Leaving feedback that is constructive, on target, and empowering is a life skill. It’s not only something you’ll do in writing courses. Nearly all professional jobs require employees and administrators to review one another, usually on a fairly consistent basis. Here are some tips for practice helpful feedback.
Start by noticing
Eli Review offers a high-quality platform for doing peer reviews, and part of its framework is inspired by Bill Hart-Davison’s strategy of Describe – Evalute – Suggest, summarized by this short video:
https://youtube.com/watch?v=KzdBRRQhYv4%3Ffeature%3Doembed%26rel%3D0
The Hart-Davison model of peer feedback described in the video works in part because it encourages peer reviewers to begin by noticing what the writer is doing (or attempting to do). This first step aims to be as neutral as possible. Language that notices might sound something like:
Overall, I see that you’re arguing ___________. Your essay opens by ___________.You then ___________. Finally, the last few paragraphs of the essay ___________.
Feedback that notices accurately “says back” to the writer what’s happening in the draft. This saying-back allows them to see how their draft is being received, in comparison with what they thought they were doing.

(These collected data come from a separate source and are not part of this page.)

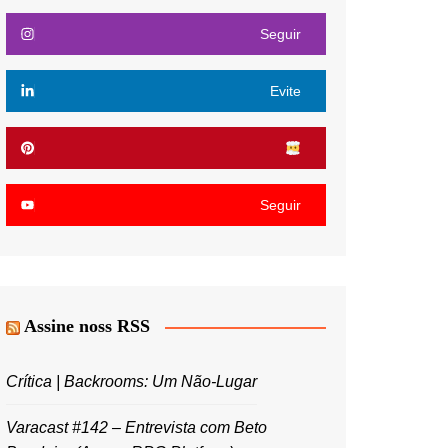
Seguir
Evite
Seguir
Assine noss RSS
Crítica | Backrooms: Um Não-Lugar
Varacast #142 – Entrevista com Beto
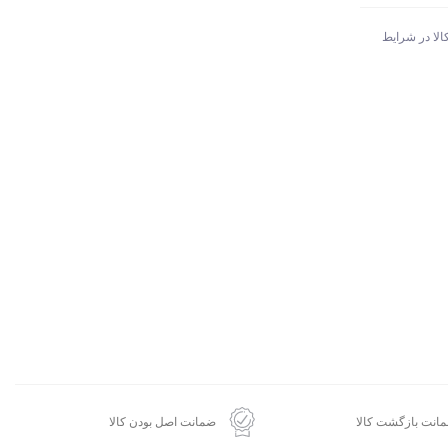
الا در شرایط
انت بازگشت کالا
ضمانت اصل بودن کالا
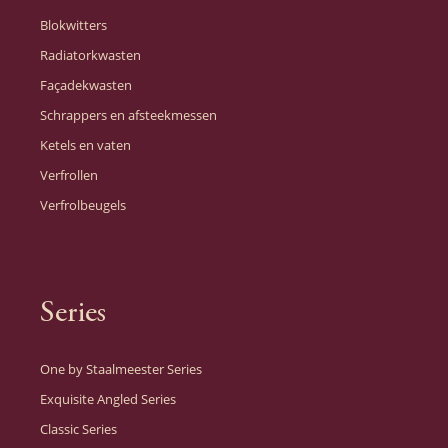
Blokwitters
Radiatorkwasten
Façadekwasten
Schrappers en afsteekmessen
Ketels en vaten
Verfrollen
Verfrolbeugels
Series
One by Staalmeester Series
Exquisite Angled Series
Classic Series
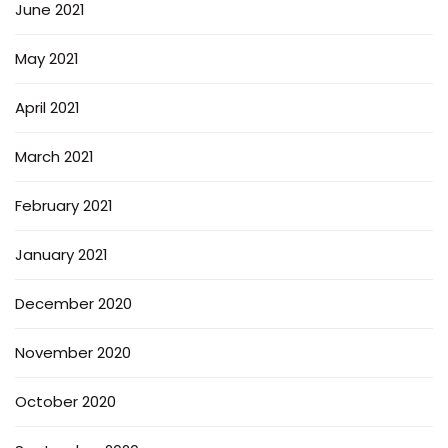
June 2021
May 2021
April 2021
March 2021
February 2021
January 2021
December 2020
November 2020
October 2020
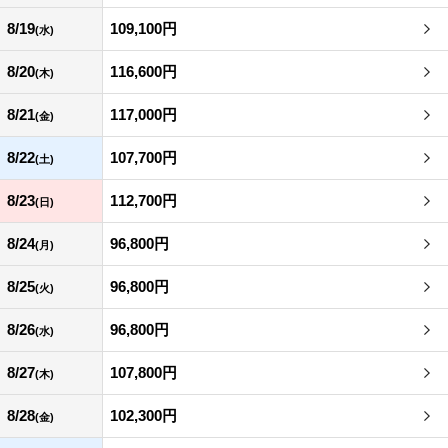
8/19
109,100円
(水)
8/20
116,600円
(木)
8/21
117,000円
(金)
8/22
107,700円
(土)
8/23
112,700円
(日)
8/24
96,800円
(月)
8/25
96,800円
(火)
8/26
96,800円
(水)
8/27
107,800円
(木)
8/28
102,300円
(金)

When evaluating, share criteria
The second move in Hart-Davison’s approach is to evaluate a draft by clearly sharing the criteria the peer reviewer is using. In a course, these criteria might be the course outcomes, or the more specific outcomes pertaining to that Unit. Perhaps an assignment expects a student to practice certain persuasive strategies; or, instead, an essay prompt might ask students to analyze something according to certain key concepts. The peer reviewer should read and offer feedback with those particular outcomes in mind. But there are also broader composition strategies that apply to nearly all writing situations. Writing for unity, coherence, cohesion, and style are important goals for all forms of writing. The second half of this chapter offers tips for tackling those areas.
Language that evaluates might sound something like this:
When reading your draft for coherence and cohesion, I notice a few areas that feel unclear to me as a reader. On page 2, for example, ___________.
When making suggestions, remain constructive and ask questions
The final move in the Hart-Davison heuristic is to “make suggestions for success.” This is where a reader can begin to offer more targeted comments on what steps the writer can make to improve their draft. Even here, however, it’s important to think about how your feedback will be received. Tone matters. Notice the difference between the following two suggestions:
You make a lot of grammatical mistakes on page 3. Fix them.
I think I understand the main idea of your third paragraph, but it took me awhile to figure it out. Can you add a sentence or two earlier in the paragraph to make it more obvious?
The first example above sounds harsher. It’s also a little vague. As a writer, if I’m told I made a lot of grammatical mistakes, I’ll probably feel like I’m failing the English language more generally (that’s how it comes across). The second example avoids generalizing the identity of the writer because it’s highly targeted. The second example also has a more constructive tone because it frames the suggestion as a question rather than a demand (can you _______? vs. do __________!).
When completing your peer reviews, you don’t have to follow each stage of the Hart-Davison model. Sometimes it might feel more appropriate to jump right to the Evaluation stage, for example. But your peer feedback should usually:
- accurately “say back” to the writer what their draft is doing,
- evaluate according to clearly defined criteria,
- offer constructive and empowering feedback.
Peer feedback that does those three things, in one way or another, will result in better drafts and help you become a more effective collaborator in any environment where giving and receiving feedback is important, such as your workplace.